→ Data extracts:
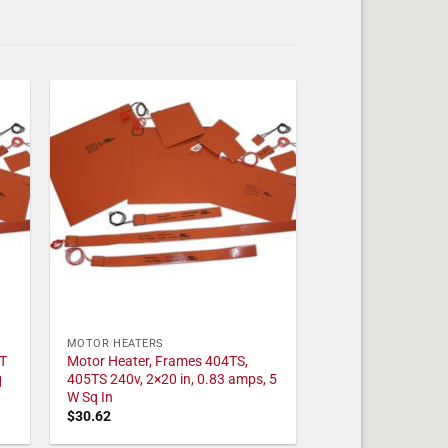
MOTOR HEATERS
T
Motor Heater, Frames 404TS,
q
405TS 240v, 2×20 in, 0.83 amps, 5
W Sq In
$
30.62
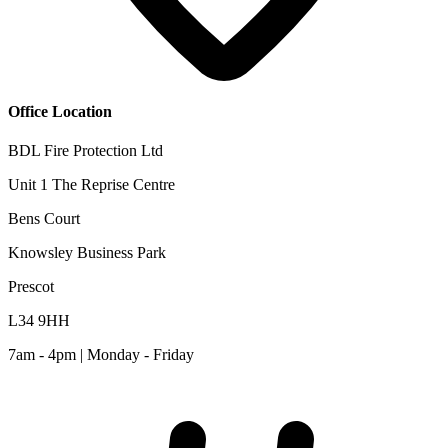
Office Location
BDL Fire Protection Ltd
Unit 1 The Reprise Centre
Bens Court
Knowsley Business Park
Prescot
L34 9HH
7am - 4pm | Monday - Friday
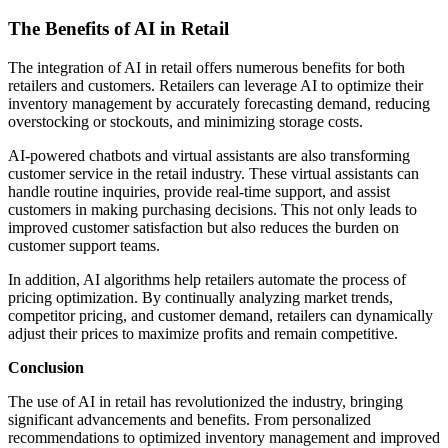
The Benefits of AI in Retail
The integration of AI in retail offers numerous benefits for both
retailers and customers. Retailers can leverage AI to optimize their
inventory management by accurately forecasting demand, reducing
overstocking or stockouts, and minimizing storage costs.
AI-powered chatbots and virtual assistants are also transforming
customer service in the retail industry. These virtual assistants can
handle routine inquiries, provide real-time support, and assist
customers in making purchasing decisions. This not only leads to
improved customer satisfaction but also reduces the burden on
customer support teams.
In addition, AI algorithms help retailers automate the process of
pricing optimization. By continually analyzing market trends,
competitor pricing, and customer demand, retailers can dynamically
adjust their prices to maximize profits and remain competitive.
Conclusion
The use of AI in retail has revolutionized the industry, bringing
significant advancements and benefits. From personalized
recommendations to optimized inventory management and improved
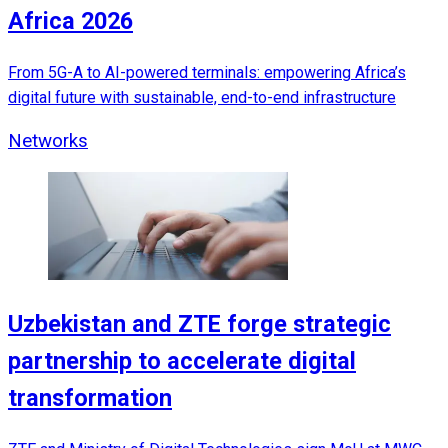
Africa 2026
From 5G-A to AI-powered terminals: empowering Africa’s
digital future with sustainable, end-to-end infrastructure
Networks
Uzbekistan and ZTE forge strategic
partnership to accelerate digital
transformation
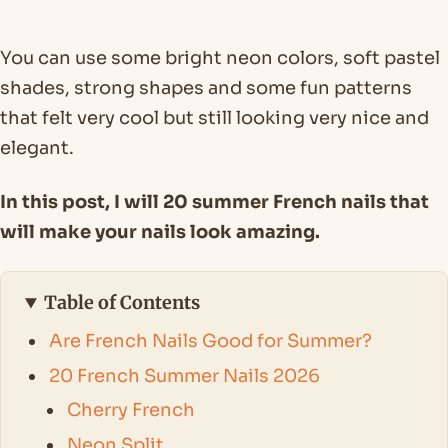
You can use some bright neon colors, soft pastel
shades, strong shapes and some fun patterns
that felt very cool but still looking very nice and
elegant.
In this post, I will 20 summer French nails that
will make your nails look amazing.
Table of Contents
Are French Nails Good for Summer?
20 French Summer Nails 2026
Cherry French
Neon Split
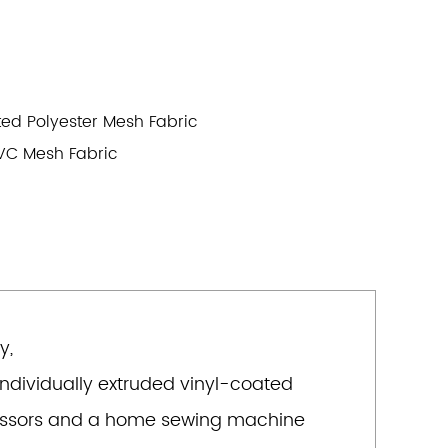
ted Polyester Mesh Fabric
VC Mesh Fabric
y,
 individually extruded vinyl-coated
 scissors and a home sewing machine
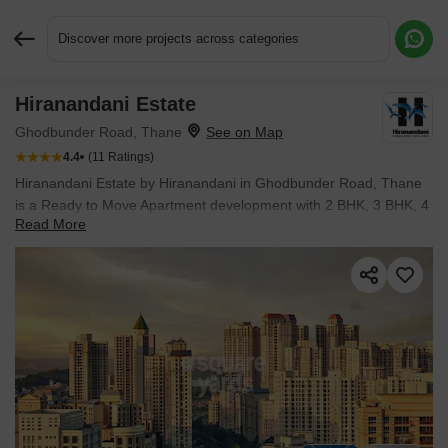
Discover more projects across categories
Hiranandani Estate
Request More Information or a Callback
Ghodbunder Road, Thane
4.4
(11 Ratings)
Hiranandani Estate by Hiranandani in Ghodbunder Road, Thane
is a Ready to Move Apartment development with 2 BHK, 3 BHK, 4
Read More
BHK, 5 BHK Flats configurations. Unit sizes range from 1091
Sq.Ft. to 5245 Sq.Ft. across a total area of 120 Acres.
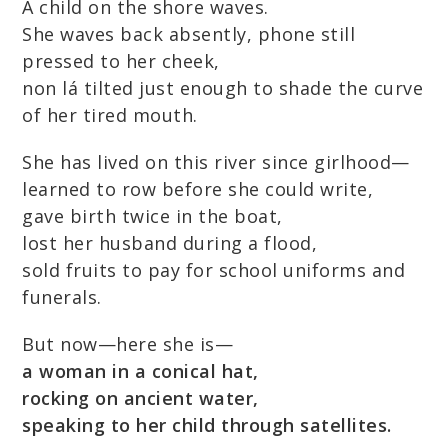
A child on the shore waves.
She waves back absently, phone still
pressed to her cheek,
non lá tilted just enough to shade the curve
of her tired mouth.
She has lived on this river since girlhood—
learned to row before she could write,
gave birth twice in the boat,
lost her husband during a flood,
sold fruits to pay for school uniforms and
funerals.
But now—here she is—
a woman in a conical hat,
rocking on ancient water,
speaking to her child through satellites.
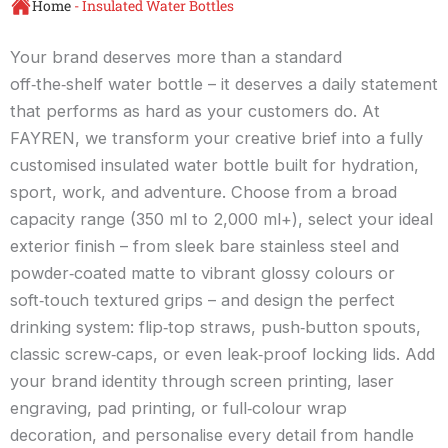
Home
-
Insulated Water Bottles
Your brand deserves more than a standard
off‑the‑shelf water bottle – it deserves a daily statement
that performs as hard as your customers do. At
FAYREN, we transform your creative brief into a fully
customised insulated water bottle built for hydration,
sport, work, and adventure. Choose from a broad
capacity range (350 ml to 2,000 ml+), select your ideal
exterior finish – from sleek bare stainless steel and
powder‑coated matte to vibrant glossy colours or
soft‑touch textured grips – and design the perfect
drinking system: flip‑top straws, push‑button spouts,
classic screw‑caps, or even leak‑proof locking lids. Add
your brand identity through screen printing, laser
engraving, pad printing, or full‑colour wrap
decoration, and personalise every detail from handle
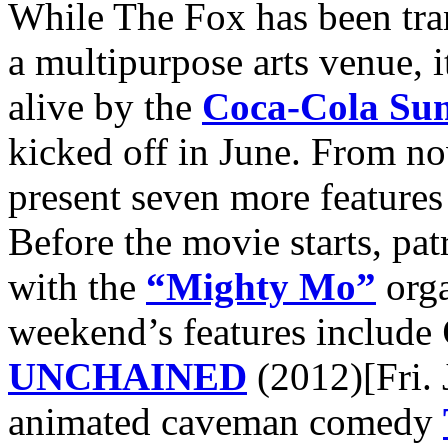
While The Fox has been tra
a multipurpose arts venue, i
alive by the
Coca-Cola Sum
kicked off in June. From n
present seven more features 
Before the movie starts, pat
with the
“Mighty Mo”
orga
weekend’s features include
UNCHAINED
(2012)[Fri. 
animated caveman comedy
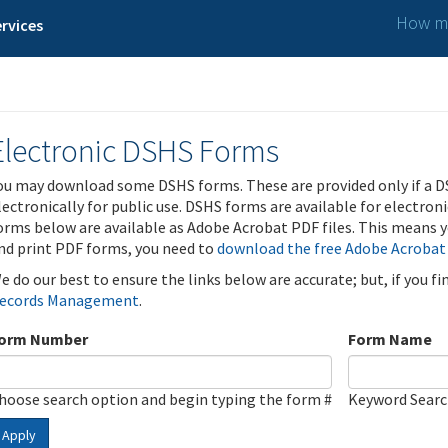
How ma
rvices
Electronic DSHS Forms
ou may download some DSHS forms. These are provided only if a D
lectronically for public use. DSHS forms are available for electron
orms below are available as Adobe Acrobat PDF files. This means yo
nd print PDF forms, you need to
download the free Adobe Acrobat
e do our best to ensure the links below are accurate; but, if you f
ecords Management
.
orm Number
Form Name
hoose search option and begin typing the form #
Keyword Sear
Apply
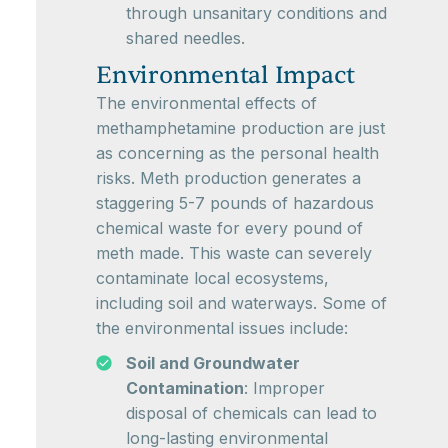
through unsanitary conditions and
shared needles.
Environmental Impact
The environmental effects of
methamphetamine production are just
as concerning as the personal health
risks. Meth production generates a
staggering 5-7 pounds of hazardous
chemical waste for every pound of
meth made. This waste can severely
contaminate local ecosystems,
including soil and waterways. Some of
the environmental issues include:
Soil and Groundwater
Contamination
: Improper
disposal of chemicals can lead to
long-lasting environmental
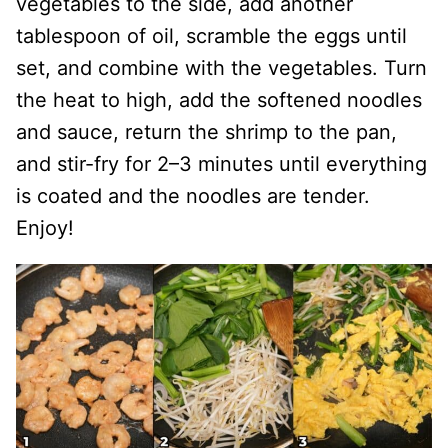
vegetables to the side, add another
tablespoon of oil, scramble the eggs until
set, and combine with the vegetables. Turn
the heat to high, add the softened noodles
and sauce, return the shrimp to the pan,
and stir-fry for 2–3 minutes until everything
is coated and the noodles are tender.
Enjoy!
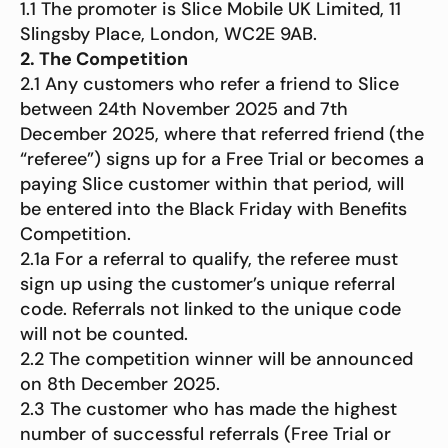
1.1 The promoter is Slice Mobile UK Limited, 11
Slingsby Place, London, WC2E 9AB.
2. The Competition
2.1 Any customers who refer a friend to Slice
between 24th November 2025 and 7th
December 2025, where that referred friend (the
“referee”) signs up for a Free Trial or becomes a
paying Slice customer within that period, will
be entered into the Black Friday with Benefits
Competition.
2.1a For a referral to qualify, the referee must
sign up using the customer’s unique referral
code. Referrals not linked to the unique code
will not be counted.
2.2 The competition winner will be announced
on 8th December 2025.
2.3 The customer who has made the highest
number of successful referrals (Free Trial or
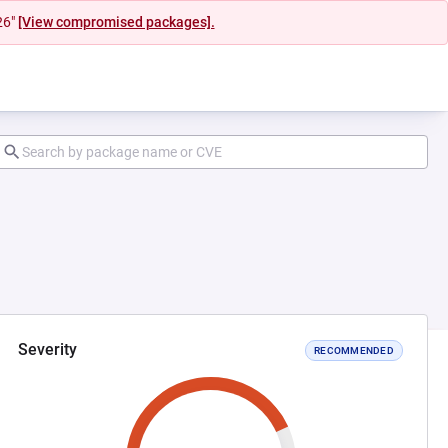
26"
[View compromised packages].
Severity
RECOMMENDED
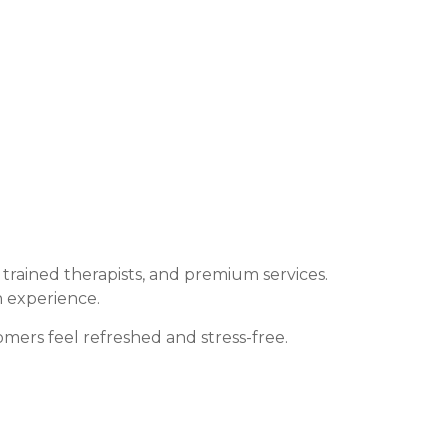
rained therapists, and premium services.
n experience.
mers feel refreshed and stress-free.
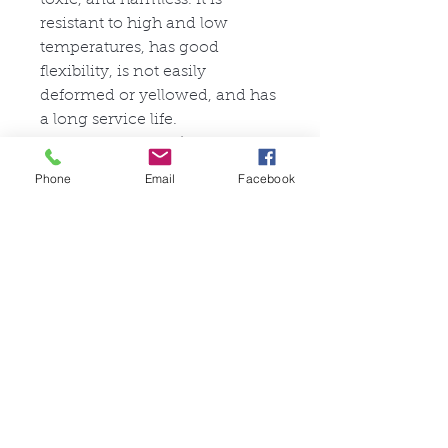
resistant to high and low
temperatures, has good
flexibility, is not easily
deformed or yellowed, and has
a long service life.
Stretchability: 3/5
Tear Resistance: 4/5
Phone
Email
Facebook
Articles similaires
FullSet
Custom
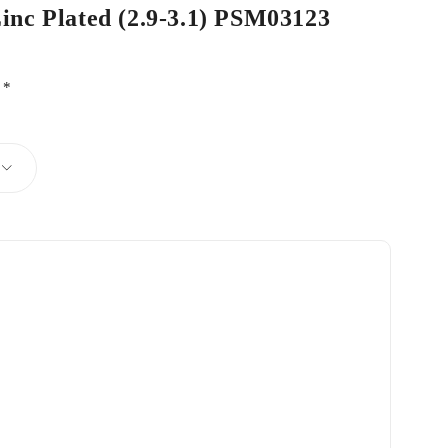
Zinc Plated (2.9-3.1) PSM03123
d
*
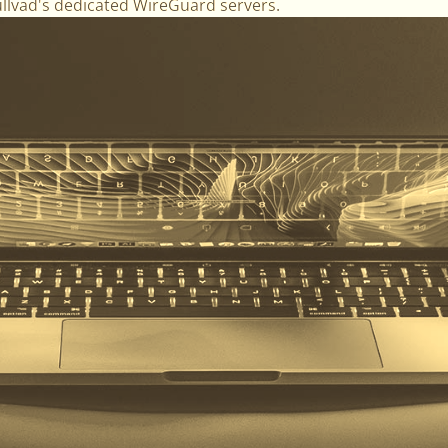
ullvad's dedicated WireGuard servers.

→ Exercise directions:
Could you filter the entries above for lines holding the string "that" and copy them?

→ Solution:
that felt very cool but still looking very nice and
In this post, I will 20 summer French nails that
that performs as hard as your customers do. At
December 2025, where that referred friend (the
paying Slice customer within that period, will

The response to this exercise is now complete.